As essential as wastewater treatment facilities are to a modern society, not many people want to spend time in close proximity to these typically loud and foul-smelling plants.
But what if there was a quieter, chemical-free, odorless way to treat wastewater? And what if it doubled as a thriving ecosystem of plants, fish, and many other organisms?
Sarah Hardy ’14 and Professor Art Kney in Acopian Engineering Center
These aquaponics systems—often referred to by their trademarked names of Living Machines or Eco Machines—are an emerging field. Civil engineering major Sarah Hardy ’14 (Rowley, Mass.) is leading a team of students who are researching the potential applications of aquaponics in wastewater treatment.
In support of her research, Hardy has received a $48,900 Environmental Protection Agency Greater Research Opportunities Fellowship. The award provides tuition assistance and research funding. Recipients also serve a summer internship at an EPA facility. The EPA awards approximately 40 of these fellowships each year.
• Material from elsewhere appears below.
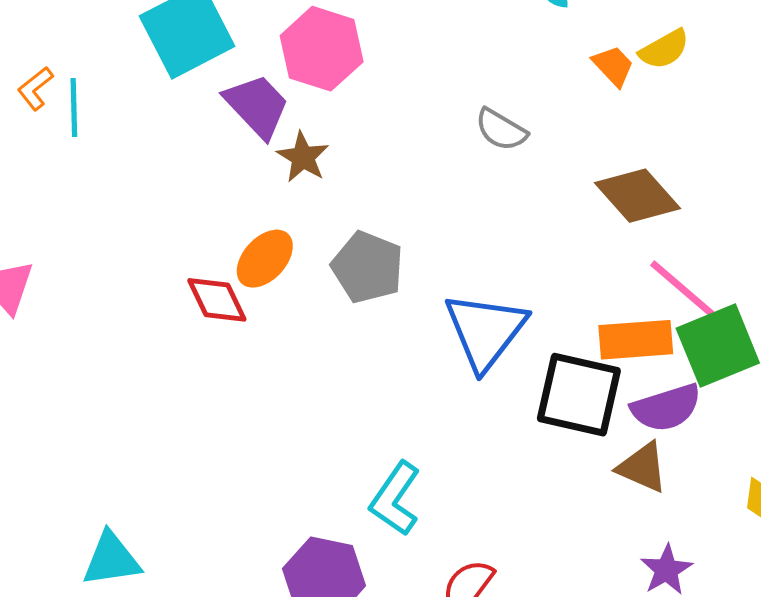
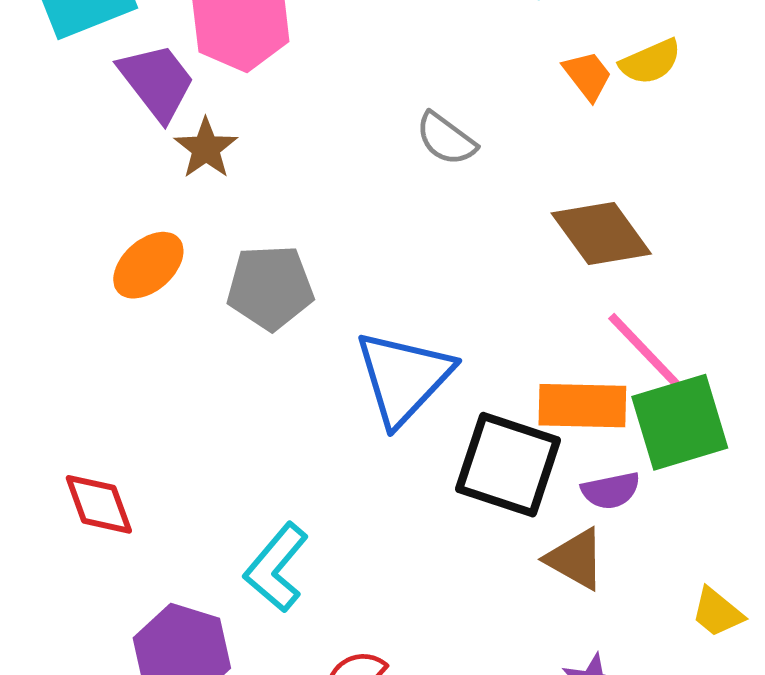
gray pentagon: (368, 267) -> (270, 287), turned -30
red diamond: (217, 300) -> (99, 504), moved
purple semicircle: (666, 408) -> (611, 490), size x0.7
Hardy, along with Alexa Gatti ’16 (Whippany, N.J.), Sally Trout ’16 (Seven Valleys, Pa.), and Ben Nitkin ’15 (Newton, Mass.), are studying a system installed at Penn State University that uses organisms to treat effluent from an academic building.
The system uses a series of tanks growing plants, fish, bacteria, and fungi that convert raw sewage into clean water in a matter of days. As the waste material moves through the tanks, the mini-ecosystems in each one break it further down.
Based on what they learn from Penn State, the students will be recreating small-scale models of segments of the system—open aerated tanks and indoor wetlands—to determine the effectiveness of various plants at treating wastewater.
From their research, they will propose how parts of the system could be integrated into the Easton Waste Water Treatment Plant’s conventional treatment operation. On campus, the team will be working with Arthur Kney, associate professor and head of civil and environmental engineering.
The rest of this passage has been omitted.